'Oldest leather shoe' discovered
The oldest example of a leather shoe has been discovered by archaeologists in a cave in Armenia.
At 5,500 years old, the well preserved cow-hide shoe pre-dates Stonehenge by 400 years and the Pyramids of Giza by 1,000 years.
It was made of a single piece of leather and was shaped to fit the wearer's foot, the researchers say.
They have published details of the discovery from south-east Armenia in the journal Plos One.
The shoe contained grass, although the archaeologists are uncertain as to whether this was to keep the foot warm or to maintain the shape of the footwear.
The authors are unsure whether it was worn by a man or a woman. The shoe is relatively small, corresponding to a UK women's size 5 (European size 38; US size 7 women), but it could have been worn by a man of that period.
It was discovered at the Areni-1 cave in the Vayotz Dzor province of Armenia, which borders on Turkey and Iran.
The archaeologists put the shoe's remarkable preservation down to the stable, cool and dry conditions in the cave and the fact that the floor of the cave was covered by a thick layer of sheep dung.
This layer of excrement acted as a solid seal, preserving it over the millennia.
"We thought initially that the shoe and other objects were about 600-700 years old because they were in such good condition," said co-author Dr Ron Pinhasi from University College Cork in Ireland.

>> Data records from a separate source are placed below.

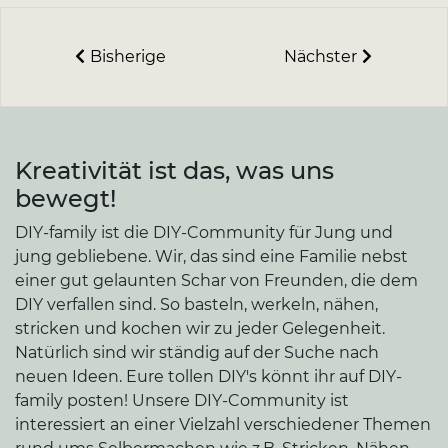
Bisherige
Nächster
Kreativität ist das, was uns
bewegt!
DIY-family ist die DIY-Community für Jung und
jung gebliebene. Wir, das sind eine Familie nebst
einer gut gelaunten Schar von Freunden, die dem
DIY verfallen sind. So basteln, werkeln, nähen,
stricken und kochen wir zu jeder Gelegenheit.
Natürlich sind wir ständig auf der Suche nach
neuen Ideen. Eure tollen DIY's könnt ihr auf DIY-
family posten! Unsere DIY-Community ist
interessiert an einer Vielzahl verschiedener Themen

"It was only when the material was dated by the two radiocarbon laboratories in Oxford and in California that we realised that the shoe was older by a few hundred years than the shoes worn by Oetzi the Iceman."
Other well preserved objects were also found in the cave, including large containers, many of which held wheat and barley, apricots and other edible plants.
Sandals made from plant fibres found at the Arnold Research Cave in Missouri, US, pre-date the shoes from Areni by some 2,000-2,500 years.